"Шпионы Ватикана..." О трагическом пути священников-миссионеров. Воспоминания Пьетро Леони, обзор материалов следственных дел - Пьетро Леони
Шрифт:
Интервал:
И все же Господь дал мне убедиться, что в глубине души я люблю Его. А случилось это так: был канун Рождества 1952 года. Выйдя утром на работу в штрафной бригаде, я оставил Святые Дары своему тогда самому близкому другу, отцу Иулию 3., священнику из Закарпатья. Поскольку вечером он тоже должен был идти на работу (на ту самую выемку грунта для железной дороги, о которой было рассказано выше), мы договорились увидеться через день, послезавтра, и решили, что он оставит Евхаристию под подушкой, а я заберу ее, когда вернусь.
Казалось, мы договорились ясно, но вышло недоразумение. Вернувшись с работы, я ничего под подушкой не нашел. Спросил, не было ли случайно обыска: нет. Значит, украли, решили, что там деньги, а потом выбросили. Какое несчастье! Как неосторожно мы договорились! Ужасна была эта Рождественская ночь! Я служил, а сам страдал от потрясения. Тогда мне стала понятнее мука Марии и Иосифа, когда в храме они потеряли обожаемого Отрока. В тревоге я дожидался возвращения отца Иулия, ждал его объяснений и готовился горевать вместе с ним. Слава Богу, все объяснилось просто: он оставил Святые Дары не под моей, а под своей подушкой, а мне это и в голову не пришло! Зато Рождество стало наконец Рождеством.
Для нас, католиков, причастие даже в лагере было главной поддержкой; к сожалению, причащались немногие. Вообще, верующие составляли примерно треть всего числа заключенных лагеря, но не причащались они по разным причинам. Прежде всего вера многих пошатнулась, люди погрузились в апатию и, даже узнав о возможности причаститься, пренебрегали ею; оказавшись в отчаянных условиях, они и слышать ни о чем не хотели.
Вдобавок жили мы в атмосфере подозрительности и не решались уговаривать исповедоваться: кто-то мог решить, что мы хотим вызнать тайны и донести. Люди в лагере, плохие и хорошие, перемешались, условия жизни уравняли профессора и крестьянина, богатого и нищего, честного и вора, священника и атеиста. Пойди докажи подлинность собственной священнической миссии!
Кроме того, сам священник не доверял людям и осторожности ради далеко не всем сообщал время и место мессы.
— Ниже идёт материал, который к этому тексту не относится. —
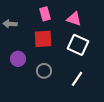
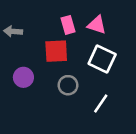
pink rectangle: (45, 14) -> (68, 25), moved
gray circle: (44, 71) -> (68, 85), moved

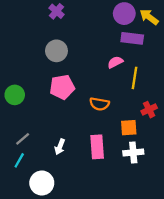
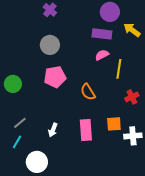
yellow arrow: (149, 17) -> (132, 30), moved
purple rectangle: (132, 38) -> (102, 34), moved
orange semicircle: (99, 104) -> (88, 92), turned 48
orange square: (129, 128) -> (114, 124), moved
white cross: (133, 153) -> (133, 136), moved

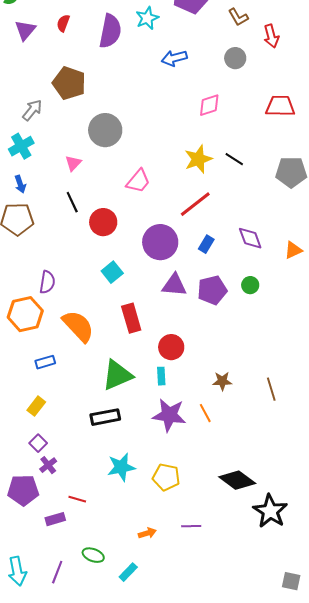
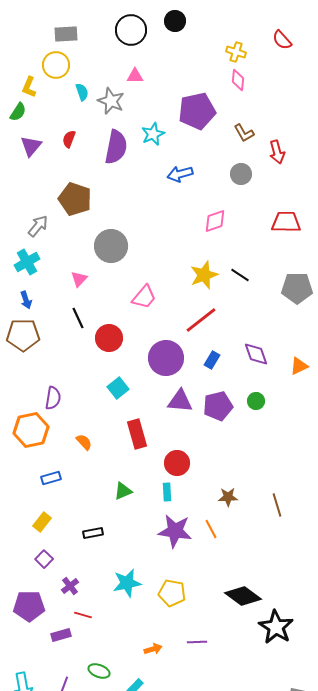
orange semicircle: (78, 326) -> (84, 442), size x0.5
green triangle: (117, 375) -> (123, 491), size x0.6
black rectangle: (105, 417) -> (93, 533), moved, size x0.7
purple cross: (48, 465) -> (70, 586), moved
Да и сомневался, открывать ли тайну духовно незрелым; те привыкли видеть Евхаристию, окруженную сиянием и светом. Не утратят ли они благоговения, увидев Ее в этом убожестве? В этом отношении требовалась крайняя осторожность с православными, которые с трудом отличают божественное установление от церковного; даже с православными священниками. Эти скорее решились бы совершать литургию без вина, чем без священных облачений и антиминса. Что и говорить, если они предпочитали получать Евхаристию по почте в посылке; и в лагерных условиях сами не служили! С подобным явлением я столкнулся в последние недели заключения.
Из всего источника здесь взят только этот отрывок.